Context
The Information Commissioner’s Office (ICO) has issued an enforcement notice to Experian Limited, ordering it to make changes to the way in which it handles people’s personal data within its direct marketing services.
The enforcement notice follows a two-year investigation by the ICO into how Experian, Equifax and TransUnion used personal data within their data broking businesses for direct marketing purposes. A complaint from the campaign group Privacy International to the ICO also raised concerns about the data broking industry, specifically Equifax and Experian.
Experian did not accept that it was required to make the changes set out by the ICO, and as such were not prepared to issue privacy information directly to individuals nor cease the use of credit reference data for direct marketing purposes. As a result, Experian has been given an enforcement notice compelling it to make changes within nine months or risk further action. This could include a fine of up to £20m or 4% of the organisation’s total annual worldwide turnover.
Findings from the investigation have been published, which can be read in full here: https://ico.org.uk/media/action-weve-taken/2618470/investigation-into-data-protection-compliance-in-the-direct-marketing-data-broking-sector.pdf
Key points to note
- The ICO found that there was significant processing of data where the individual was not aware that their personal data was being collected and used, this is also known as “invisible processing” and is in breach of data protection law.
- As well as the failure to be transparent, the regulator found that personal data provided in order to provide the firm’s statutory credit referencing function, was being used in limited ways for marketing purposes and, in some cases, the firms were also using profiling to generate new, or previously unknown, information about people, which is often privacy invasive.
- Further thematic failings were identified including:
- Privacy information which did not clearly explain what was being done with people’s data.
- Using certain lawful bases incorrectly for processing people’s data.
- The ICO decided an enforcement notice would be the most effective and proportionate way to achieve compliance in this situation. It is a powerful regulatory tool to require an organisation to stop processing personal data in a certain way and the most likely tool to achieve the results necessary to change behaviour.
- The notice requires that:
- Experian informs people that it holds their personal data and how it is using, or intends to use, such data for marketing purposes.

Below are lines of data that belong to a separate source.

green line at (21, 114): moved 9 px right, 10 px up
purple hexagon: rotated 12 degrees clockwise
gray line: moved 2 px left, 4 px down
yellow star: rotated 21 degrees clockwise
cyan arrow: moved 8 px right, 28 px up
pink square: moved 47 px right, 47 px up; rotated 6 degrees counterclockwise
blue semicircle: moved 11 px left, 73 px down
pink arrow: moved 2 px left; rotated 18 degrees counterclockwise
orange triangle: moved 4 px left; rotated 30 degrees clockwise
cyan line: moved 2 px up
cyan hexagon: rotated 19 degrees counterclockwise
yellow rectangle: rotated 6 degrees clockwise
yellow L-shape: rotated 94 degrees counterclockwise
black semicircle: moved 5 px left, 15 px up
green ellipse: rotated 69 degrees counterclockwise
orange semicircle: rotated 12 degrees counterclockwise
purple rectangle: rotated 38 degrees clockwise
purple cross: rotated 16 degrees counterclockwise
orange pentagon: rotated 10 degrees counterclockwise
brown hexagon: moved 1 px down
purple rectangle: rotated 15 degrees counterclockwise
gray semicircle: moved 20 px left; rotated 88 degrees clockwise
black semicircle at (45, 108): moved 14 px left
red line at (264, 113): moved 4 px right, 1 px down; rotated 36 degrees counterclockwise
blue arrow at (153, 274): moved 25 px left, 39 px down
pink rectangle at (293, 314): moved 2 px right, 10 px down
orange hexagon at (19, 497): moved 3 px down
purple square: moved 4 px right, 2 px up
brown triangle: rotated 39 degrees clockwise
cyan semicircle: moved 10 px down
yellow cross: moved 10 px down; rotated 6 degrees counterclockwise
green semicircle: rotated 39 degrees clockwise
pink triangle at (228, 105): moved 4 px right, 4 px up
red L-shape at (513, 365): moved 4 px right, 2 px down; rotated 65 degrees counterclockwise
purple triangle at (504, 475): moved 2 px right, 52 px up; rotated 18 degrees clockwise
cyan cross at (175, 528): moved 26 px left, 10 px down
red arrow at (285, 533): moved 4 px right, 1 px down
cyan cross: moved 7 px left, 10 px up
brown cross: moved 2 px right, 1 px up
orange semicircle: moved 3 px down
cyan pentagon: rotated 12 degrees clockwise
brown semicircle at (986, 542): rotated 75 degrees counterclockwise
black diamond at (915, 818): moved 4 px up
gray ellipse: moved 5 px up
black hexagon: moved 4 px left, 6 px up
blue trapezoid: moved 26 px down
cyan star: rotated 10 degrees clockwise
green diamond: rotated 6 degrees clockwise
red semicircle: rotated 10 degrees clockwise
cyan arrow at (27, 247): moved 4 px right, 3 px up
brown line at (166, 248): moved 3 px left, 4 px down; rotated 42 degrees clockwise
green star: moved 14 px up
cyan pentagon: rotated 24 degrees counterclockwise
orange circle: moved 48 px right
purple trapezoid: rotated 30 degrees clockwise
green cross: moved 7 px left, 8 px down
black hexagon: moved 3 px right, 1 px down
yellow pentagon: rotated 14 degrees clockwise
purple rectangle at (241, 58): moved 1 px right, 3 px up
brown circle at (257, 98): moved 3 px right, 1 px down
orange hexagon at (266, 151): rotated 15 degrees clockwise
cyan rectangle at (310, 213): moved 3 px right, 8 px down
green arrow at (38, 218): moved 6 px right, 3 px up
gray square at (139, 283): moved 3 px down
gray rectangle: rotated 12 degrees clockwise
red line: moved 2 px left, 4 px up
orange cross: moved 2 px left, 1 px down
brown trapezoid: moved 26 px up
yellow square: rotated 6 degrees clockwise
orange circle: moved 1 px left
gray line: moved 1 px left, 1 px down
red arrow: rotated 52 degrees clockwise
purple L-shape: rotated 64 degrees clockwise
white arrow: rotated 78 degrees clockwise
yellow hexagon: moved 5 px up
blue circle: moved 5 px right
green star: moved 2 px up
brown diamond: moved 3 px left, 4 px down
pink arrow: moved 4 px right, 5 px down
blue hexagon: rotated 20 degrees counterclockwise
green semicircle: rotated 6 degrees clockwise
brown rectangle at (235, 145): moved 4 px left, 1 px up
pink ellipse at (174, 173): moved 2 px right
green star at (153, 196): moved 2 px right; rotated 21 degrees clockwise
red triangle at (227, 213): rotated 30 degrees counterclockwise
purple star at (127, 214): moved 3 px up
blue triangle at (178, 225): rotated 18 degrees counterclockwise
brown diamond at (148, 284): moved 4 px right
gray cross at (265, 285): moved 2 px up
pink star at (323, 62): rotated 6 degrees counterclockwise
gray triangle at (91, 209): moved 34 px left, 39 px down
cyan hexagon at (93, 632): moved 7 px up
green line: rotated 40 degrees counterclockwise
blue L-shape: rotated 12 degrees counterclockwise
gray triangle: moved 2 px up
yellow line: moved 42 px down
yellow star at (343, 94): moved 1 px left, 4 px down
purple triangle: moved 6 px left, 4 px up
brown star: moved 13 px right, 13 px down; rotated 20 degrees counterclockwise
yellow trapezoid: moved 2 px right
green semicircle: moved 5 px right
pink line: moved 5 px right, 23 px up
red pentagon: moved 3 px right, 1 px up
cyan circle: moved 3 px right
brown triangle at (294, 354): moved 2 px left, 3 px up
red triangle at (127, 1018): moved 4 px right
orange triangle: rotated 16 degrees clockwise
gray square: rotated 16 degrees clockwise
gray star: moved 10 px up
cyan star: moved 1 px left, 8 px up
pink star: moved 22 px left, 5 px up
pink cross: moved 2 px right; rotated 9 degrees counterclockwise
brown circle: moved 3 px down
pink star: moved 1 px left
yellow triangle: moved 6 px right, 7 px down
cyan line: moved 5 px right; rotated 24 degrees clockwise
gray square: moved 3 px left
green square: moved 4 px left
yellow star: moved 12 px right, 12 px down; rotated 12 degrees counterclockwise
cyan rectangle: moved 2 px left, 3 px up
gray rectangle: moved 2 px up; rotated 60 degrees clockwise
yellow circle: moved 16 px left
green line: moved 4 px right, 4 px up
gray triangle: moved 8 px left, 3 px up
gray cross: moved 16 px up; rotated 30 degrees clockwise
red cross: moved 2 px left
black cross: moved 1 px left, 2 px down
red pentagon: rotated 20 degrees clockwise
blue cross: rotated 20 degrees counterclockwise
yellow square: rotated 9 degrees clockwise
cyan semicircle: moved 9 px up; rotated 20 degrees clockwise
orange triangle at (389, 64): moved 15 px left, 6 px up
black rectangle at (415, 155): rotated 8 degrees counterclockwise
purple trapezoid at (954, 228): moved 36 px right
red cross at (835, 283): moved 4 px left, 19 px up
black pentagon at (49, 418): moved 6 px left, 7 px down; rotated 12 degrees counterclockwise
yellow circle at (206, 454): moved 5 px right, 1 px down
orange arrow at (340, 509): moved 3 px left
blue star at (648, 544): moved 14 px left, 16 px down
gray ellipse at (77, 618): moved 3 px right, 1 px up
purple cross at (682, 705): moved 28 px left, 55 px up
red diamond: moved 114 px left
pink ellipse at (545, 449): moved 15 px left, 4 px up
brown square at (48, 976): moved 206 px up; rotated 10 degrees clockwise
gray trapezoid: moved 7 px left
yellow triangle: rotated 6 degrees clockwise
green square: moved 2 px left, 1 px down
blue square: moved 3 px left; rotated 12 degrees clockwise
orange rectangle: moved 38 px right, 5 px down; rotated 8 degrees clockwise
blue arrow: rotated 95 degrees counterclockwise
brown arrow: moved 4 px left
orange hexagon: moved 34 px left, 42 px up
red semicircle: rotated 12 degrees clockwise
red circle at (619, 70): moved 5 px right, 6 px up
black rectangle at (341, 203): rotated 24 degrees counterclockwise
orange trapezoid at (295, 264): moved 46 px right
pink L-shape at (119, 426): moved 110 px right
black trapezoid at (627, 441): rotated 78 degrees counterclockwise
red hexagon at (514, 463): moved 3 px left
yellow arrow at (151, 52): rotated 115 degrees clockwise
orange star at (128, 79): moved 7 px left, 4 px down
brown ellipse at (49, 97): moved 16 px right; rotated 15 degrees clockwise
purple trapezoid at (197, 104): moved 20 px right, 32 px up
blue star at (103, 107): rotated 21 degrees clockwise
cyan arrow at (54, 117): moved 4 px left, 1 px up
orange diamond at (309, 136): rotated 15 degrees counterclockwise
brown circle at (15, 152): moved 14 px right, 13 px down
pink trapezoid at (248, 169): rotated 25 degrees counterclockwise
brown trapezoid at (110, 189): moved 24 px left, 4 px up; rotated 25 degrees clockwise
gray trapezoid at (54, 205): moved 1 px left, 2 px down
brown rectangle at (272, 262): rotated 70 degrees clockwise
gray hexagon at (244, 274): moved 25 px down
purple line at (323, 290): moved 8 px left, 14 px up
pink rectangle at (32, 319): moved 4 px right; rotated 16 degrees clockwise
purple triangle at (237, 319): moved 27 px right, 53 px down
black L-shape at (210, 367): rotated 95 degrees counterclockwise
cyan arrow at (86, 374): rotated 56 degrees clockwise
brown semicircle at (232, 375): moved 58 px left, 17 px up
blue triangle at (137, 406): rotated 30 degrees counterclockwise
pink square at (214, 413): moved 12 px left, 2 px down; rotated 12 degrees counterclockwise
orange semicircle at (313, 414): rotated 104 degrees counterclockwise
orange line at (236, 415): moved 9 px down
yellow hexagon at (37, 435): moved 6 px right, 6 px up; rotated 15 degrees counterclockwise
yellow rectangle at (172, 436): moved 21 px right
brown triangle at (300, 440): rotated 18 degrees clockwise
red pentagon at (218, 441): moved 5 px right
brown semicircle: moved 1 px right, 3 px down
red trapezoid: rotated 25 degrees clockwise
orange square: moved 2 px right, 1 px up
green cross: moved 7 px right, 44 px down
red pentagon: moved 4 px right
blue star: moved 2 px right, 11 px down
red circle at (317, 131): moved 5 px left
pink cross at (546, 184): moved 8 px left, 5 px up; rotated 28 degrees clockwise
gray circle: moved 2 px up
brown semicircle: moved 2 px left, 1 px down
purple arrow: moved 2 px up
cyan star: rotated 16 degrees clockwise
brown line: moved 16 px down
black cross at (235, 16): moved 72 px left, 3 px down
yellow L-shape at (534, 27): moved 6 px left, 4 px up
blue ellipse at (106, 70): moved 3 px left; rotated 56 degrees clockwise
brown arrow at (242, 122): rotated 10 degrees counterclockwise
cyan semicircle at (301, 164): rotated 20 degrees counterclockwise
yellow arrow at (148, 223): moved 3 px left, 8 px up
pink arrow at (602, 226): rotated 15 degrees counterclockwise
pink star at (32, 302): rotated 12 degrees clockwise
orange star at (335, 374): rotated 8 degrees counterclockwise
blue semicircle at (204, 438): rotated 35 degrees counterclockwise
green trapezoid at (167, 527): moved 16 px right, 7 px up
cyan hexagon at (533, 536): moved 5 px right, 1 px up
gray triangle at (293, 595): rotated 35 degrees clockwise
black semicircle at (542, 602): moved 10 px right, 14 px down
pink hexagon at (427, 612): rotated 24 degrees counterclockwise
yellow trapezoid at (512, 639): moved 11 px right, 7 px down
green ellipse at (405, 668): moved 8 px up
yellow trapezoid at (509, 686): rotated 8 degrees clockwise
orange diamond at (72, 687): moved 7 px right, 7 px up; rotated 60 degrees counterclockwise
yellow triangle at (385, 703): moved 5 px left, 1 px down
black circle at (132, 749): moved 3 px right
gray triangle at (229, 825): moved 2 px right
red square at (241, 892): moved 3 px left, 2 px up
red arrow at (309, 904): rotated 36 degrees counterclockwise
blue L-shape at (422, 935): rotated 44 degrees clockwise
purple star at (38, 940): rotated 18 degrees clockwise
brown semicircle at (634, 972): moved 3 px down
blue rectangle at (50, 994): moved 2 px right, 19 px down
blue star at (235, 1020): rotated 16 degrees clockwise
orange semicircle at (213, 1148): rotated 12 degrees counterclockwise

- Experian stops using personal data derived from the credit referencing side of its business by January 2021, which it does currently for limited direct marketing purposes. The ICO noted that, as people have no choice about whether their data is shared with Experian for credit referencing purposes, the processing of this data for marketing purposes is unexpected.
- Other key requirements of the notice include:
- Setting out improvements to privacy information to make clear what personal data is collected, where it has come from, what it is being used for or to whom the data is being sold and why.
- Deleting any data supplied to Experian under the lawful basis of consent which is now being processed using a different lawful basis of legitimate interests.
- Stopping the processing of any personal data which has been collected unlawfully.